A fun read with plenty of drama between reading about the toys and following Eddie about as we get acquainted with his world and how that world views the Droods.
It’s a standard mission. Exorcise the demon and ensure the President doesn’t give birth. Only, everything goes wrong and Eddie is summoned back to Drood Hall. The family seat he escaped ten years ago. This can’t be good.
It’s the constant string of attacks on the motorway on the way to Stonehenge which raises Eddie’s suspicious and then Uncle James’ confirmation. Rogue. The family has declared him a traitor and he needs to find out what he’s done.
Shaman Bond is the alias for Edwin Drood — it wouldn’t do for most in the world to know that Bond is part of the infamous and much-too-powerful Drood family. His job is to protect humanity. He thought. Until it all blew up. Charles and Emily Drood were his parents before they were murdered on a mission.
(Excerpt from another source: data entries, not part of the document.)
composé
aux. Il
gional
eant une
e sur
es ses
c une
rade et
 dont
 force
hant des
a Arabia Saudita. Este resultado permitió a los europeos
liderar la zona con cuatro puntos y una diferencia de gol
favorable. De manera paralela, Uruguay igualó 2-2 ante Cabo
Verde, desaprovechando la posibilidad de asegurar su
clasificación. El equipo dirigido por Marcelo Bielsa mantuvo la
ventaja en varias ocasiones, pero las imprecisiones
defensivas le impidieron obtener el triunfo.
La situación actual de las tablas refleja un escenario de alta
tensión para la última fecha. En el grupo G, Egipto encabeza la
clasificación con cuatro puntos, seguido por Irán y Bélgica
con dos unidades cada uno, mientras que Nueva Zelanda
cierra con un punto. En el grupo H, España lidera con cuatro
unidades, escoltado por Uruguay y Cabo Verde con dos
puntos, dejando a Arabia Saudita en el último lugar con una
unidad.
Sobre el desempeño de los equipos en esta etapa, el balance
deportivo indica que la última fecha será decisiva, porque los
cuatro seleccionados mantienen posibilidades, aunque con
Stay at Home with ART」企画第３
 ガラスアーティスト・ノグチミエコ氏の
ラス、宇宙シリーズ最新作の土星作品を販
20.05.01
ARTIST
The Matriarch leads the Drood family. This one is Eddie’s grandmother, Martha Drood; Alistair is her second husband. Fellow Droods include Penny, the usual contact for agents in the field; Uncle James was practically Eddie’s father after his parents died and is known as the Gray Fox; and, Matthew is another agent based in London and must always win on any mission. Jacob is his greats-great grandfather, a ghost hanging out in the old chapel. The Sarjeant-at-Arms is similar to a butler, but more. He hates Eddie — and I’m certain everyone hates him right back. Uncle Jack is the Armourer with a soft spot for Eddie. He’s being retired, and Alexandra is taking his place. The family Librarian has been missing for some time now — William.
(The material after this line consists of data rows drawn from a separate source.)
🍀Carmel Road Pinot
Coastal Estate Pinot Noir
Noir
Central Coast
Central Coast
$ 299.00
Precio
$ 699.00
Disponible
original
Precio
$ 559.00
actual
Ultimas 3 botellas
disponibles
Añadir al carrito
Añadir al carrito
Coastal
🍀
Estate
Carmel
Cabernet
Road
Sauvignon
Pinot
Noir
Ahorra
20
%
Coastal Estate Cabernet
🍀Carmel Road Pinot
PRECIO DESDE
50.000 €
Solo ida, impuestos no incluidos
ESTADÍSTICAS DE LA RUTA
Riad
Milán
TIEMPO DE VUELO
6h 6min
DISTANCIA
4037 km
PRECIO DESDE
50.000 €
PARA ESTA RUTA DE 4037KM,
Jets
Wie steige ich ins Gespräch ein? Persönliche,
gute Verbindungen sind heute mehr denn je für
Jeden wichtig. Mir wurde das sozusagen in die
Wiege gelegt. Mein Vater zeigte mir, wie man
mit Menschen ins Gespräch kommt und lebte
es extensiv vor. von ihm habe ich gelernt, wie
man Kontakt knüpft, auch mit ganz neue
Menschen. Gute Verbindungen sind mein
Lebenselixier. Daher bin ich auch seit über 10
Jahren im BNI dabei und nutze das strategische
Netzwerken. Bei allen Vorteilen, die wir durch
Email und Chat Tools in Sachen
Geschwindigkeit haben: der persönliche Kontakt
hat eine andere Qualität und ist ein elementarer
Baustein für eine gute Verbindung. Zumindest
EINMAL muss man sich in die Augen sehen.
Molly knows a few rogues who might be able to help Eddie: Oddly John, Mole, and Sebastian.
Willy Fleagal runs an Internet cafe that Eddie uses. Janissary Jane is a mercenary; Indigo Spirit is a costume-obsessed superhero; Charlatan Joe is a confidence trickster; the Blue Fairy is middle aged and moaning with it; Subway Sue is all about the luck, taking it and selling it; Mr. Stab has a nasty past; Girl Flower…do NOT get too close to her!; and, Digger Browne, a practical ghoul.
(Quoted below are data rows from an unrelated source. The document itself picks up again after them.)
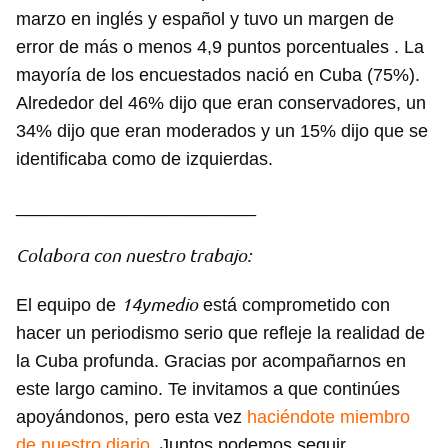
marzo en inglés y español y tuvo un margen de
error de más o menos 4,9 puntos porcentuales . La
mayoría de los encuestados nació en Cuba (75%).
Alrededor del 46% dijo que eran conservadores, un
34% dijo que eran moderados y un 15% dijo que se
identificaba como de izquierdas.
________________________
Colabora con nuestro trabajo:
14ymedio
El equipo de
está comprometido con
hacer un periodismo serio que refleje la realidad de
la Cuba profunda. Gracias por acompañarnos en
este largo camino. Te invitamos a que continúes
apoyándonos, pero esta vez
haciéndote miembro
de nuestro diario
. Juntos podemos seguir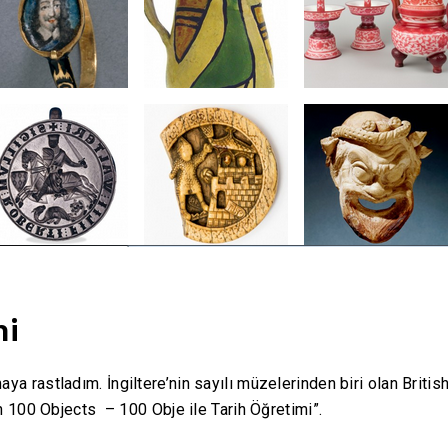
hi
a rastladım. İngiltere’nin sayılı müzelerinden biri olan Briti
h 100 Objects – 100 Obje ile Tarih Öğretimi”.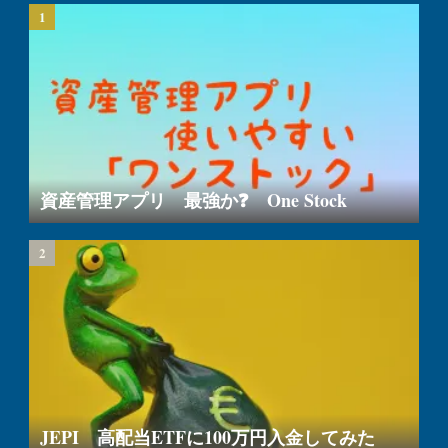
資産管理アプリ 最強か❓ One Stock
JEPI 高配当ETFに100万円入金してみた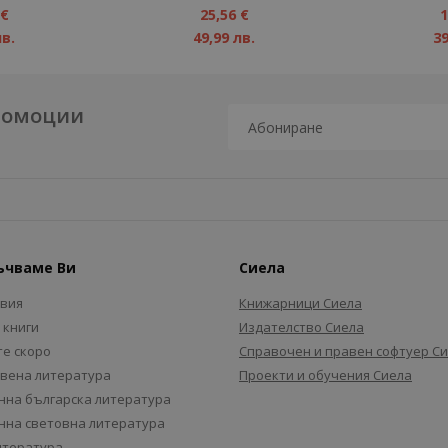
1%
1%
 €
25,56 €
1
лв.
49,99 лв.
39
промоции
ъчваме Ви
Сиела
авия
Книжарници Сиела
 книги
Издателство Сиела
е скоро
Справочен и правен софтуер С
вена литература
Проекти и обучения Сиела
на българска литература
на световна литература
итература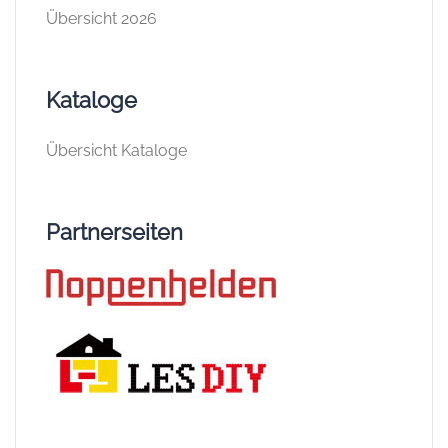
Übersicht 2026
Kataloge
Übersicht Kataloge
Partnerseiten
Archie Leech is a serial possessor, an amulet allows his soul to jump bodies. He just uses ’em up and finds another. Manifest Destiny is a relatively new organization out to take over the world and free it from the Droods. Layers within layers within layers. Solomon Krieg is the Golem with the Atomic Brain, a relic from the Cold War. Truman is Destiny’s leader with good intentions and foul determination.
The CARnivores sound like the vehicles in the Nightside. Then there are the Chelsea Lovers who are into tantric sex whose mission is to take over the world with sex; the Sceneshifters who shift reality a piece at a time — their theory that God doesn’t rule the world but the Devil does actually makes a lot of sense; the Mole is exactly that, a networked guy living underground who hooks people up with what and who they need; and, the infamous Molly Metcalf, a witch who opposes most everything a Drood stands for and the one who peels back a peek at the truth for Eddie.
The Drood family has been protecting the world for centuries. Some say that “Drood” is a derivation of “druid”. The one known truth is that the golden torc is the armor that ensures Drood supremacy. Unless they are an agent in the field, the Droods all were born, grew up, and live at the Hall. A Drood can never leave the family.
The Cover and Title
You can’t miss knowing you’re in a big, older city as you eye the very narrow alley between towering buildings. One man is in silhouette with his gun, staring down the alley at us while a second man is tucked in tight in a corner, clutching his golden torc, praying, waiting, prepared. The only light appears to be a fire reddening and lighting up only the alley. The cascade of fire escapes on one building in stark relief.
The title reflects the protagonist in the story, Eddie Drood is The Man with the Golden Torc.